Start of INFORMATION GIVEN

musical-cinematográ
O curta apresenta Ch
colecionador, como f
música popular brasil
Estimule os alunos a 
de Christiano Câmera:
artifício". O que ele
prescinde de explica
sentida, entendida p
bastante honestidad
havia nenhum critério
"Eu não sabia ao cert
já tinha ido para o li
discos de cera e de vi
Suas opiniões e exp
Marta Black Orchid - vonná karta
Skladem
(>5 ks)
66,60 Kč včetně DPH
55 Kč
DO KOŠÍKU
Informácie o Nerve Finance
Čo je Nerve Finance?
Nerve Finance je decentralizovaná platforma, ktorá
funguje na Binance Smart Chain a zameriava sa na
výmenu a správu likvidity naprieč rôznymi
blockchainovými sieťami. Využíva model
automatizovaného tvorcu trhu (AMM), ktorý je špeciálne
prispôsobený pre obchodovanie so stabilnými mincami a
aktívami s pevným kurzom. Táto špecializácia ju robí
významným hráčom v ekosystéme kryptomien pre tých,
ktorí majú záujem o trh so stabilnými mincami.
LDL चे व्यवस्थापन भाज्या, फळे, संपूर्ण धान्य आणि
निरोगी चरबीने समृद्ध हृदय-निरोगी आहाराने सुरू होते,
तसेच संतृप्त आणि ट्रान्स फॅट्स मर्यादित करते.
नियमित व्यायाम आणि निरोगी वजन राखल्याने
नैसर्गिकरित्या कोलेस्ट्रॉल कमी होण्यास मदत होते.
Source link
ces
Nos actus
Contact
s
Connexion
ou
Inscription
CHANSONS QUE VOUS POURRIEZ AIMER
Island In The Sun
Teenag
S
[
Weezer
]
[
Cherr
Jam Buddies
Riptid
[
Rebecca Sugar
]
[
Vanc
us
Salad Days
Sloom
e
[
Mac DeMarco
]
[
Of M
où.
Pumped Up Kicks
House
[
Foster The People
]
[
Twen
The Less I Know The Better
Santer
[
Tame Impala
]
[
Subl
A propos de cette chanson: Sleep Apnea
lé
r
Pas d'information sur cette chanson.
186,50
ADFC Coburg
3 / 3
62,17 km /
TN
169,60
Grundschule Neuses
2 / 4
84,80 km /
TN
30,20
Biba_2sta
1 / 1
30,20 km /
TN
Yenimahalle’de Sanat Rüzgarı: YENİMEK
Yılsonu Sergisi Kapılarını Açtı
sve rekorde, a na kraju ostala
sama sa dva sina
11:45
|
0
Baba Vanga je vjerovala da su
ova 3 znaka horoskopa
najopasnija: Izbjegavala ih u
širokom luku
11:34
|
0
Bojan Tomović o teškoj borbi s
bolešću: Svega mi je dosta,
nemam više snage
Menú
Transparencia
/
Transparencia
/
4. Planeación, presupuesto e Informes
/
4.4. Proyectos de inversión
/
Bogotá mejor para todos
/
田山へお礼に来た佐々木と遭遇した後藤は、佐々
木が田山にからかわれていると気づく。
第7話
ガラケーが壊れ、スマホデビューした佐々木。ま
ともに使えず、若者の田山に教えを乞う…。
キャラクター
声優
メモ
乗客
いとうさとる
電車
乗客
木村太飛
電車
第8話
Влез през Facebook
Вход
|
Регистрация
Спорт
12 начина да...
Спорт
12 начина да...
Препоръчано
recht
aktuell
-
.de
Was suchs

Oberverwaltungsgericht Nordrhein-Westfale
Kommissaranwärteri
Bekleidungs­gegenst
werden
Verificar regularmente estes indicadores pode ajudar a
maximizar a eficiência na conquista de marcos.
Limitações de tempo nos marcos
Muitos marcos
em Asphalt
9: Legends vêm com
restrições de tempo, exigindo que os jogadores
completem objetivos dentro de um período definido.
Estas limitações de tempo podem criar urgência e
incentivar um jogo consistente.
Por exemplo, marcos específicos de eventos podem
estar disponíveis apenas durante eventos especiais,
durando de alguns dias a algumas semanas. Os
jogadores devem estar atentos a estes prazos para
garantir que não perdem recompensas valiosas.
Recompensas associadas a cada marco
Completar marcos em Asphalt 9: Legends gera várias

End of INFORMATION GIVEN

- _PROBLEM_
Look through the data above and return exactly the lines from the one that contains "तसेच संतृप्त आणि ट्रान्स फॅट्स मर्यादित करते." to the one that contains "maximizar a eficiência", inclusive, with nothing else.

- _TASK ANSWER_
तसेच संतृप्त आणि ट्रान्स फॅट्स मर्यादित करते.
नियमित व्यायाम आणि निरोगी वजन राखल्याने
नैसर्गिकरित्या कोलेस्ट्रॉल कमी होण्यास मदत होते.
Source link
ces
Nos actus
Contact
s
Connexion
ou
Inscription
CHANSONS QUE VOUS POURRIEZ AIMER
Island In The Sun
Teenag
S
[
Weezer
]
[
Cherr
Jam Buddies
Riptid
[
Rebecca Sugar
]
[
Vanc
us
Salad Days
Sloom
e
[
Mac DeMarco
]
[
Of M
où.
Pumped Up Kicks
House
[
Foster The People
]
[
Twen
The Less I Know The Better
Santer
[
Tame Impala
]
[
Subl
A propos de cette chanson: Sleep Apnea
lé
r
Pas d'information sur cette chanson.
186,50
ADFC Coburg
3 / 3
62,17 km /
TN
169,60
Grundschule Neuses
2 / 4
84,80 km /
TN
30,20
Biba_2sta
1 / 1
30,20 km /
TN
Yenimahalle’de Sanat Rüzgarı: YENİMEK
Yılsonu Sergisi Kapılarını Açtı
sve rekorde, a na kraju ostala
sama sa dva sina
11:45
|
0
Baba Vanga je vjerovala da su
ova 3 znaka horoskopa
najopasnija: Izbjegavala ih u
širokom luku
11:34
|
0
Bojan Tomović o teškoj borbi s
bolešću: Svega mi je dosta,
nemam više snage
Menú
Transparencia
/
Transparencia
/
4. Planeación, presupuesto e Informes
/
4.4. Proyectos de inversión
/
Bogotá mejor para todos
/
田山へお礼に来た佐々木と遭遇した後藤は、佐々
木が田山にからかわれていると気づく。
第7話
ガラケーが壊れ、スマホデビューした佐々木。ま
ともに使えず、若者の田山に教えを乞う…。
キャラクター
声優
メモ
乗客
いとうさとる
電車
乗客
木村太飛
電車
第8話
Влез през Facebook
Вход
|
Регистрация
Спорт
12 начина да...
Спорт
12 начина да...
Препоръчано
recht
aktuell
-
.de
Was suchs

Oberverwaltungsgericht Nordrhein-Westfale
Kommissaranwärteri
Bekleidungs­gegenst
werden
Verificar regularmente estes indicadores pode ajudar a
maximizar a eficiência na conquista de marcos.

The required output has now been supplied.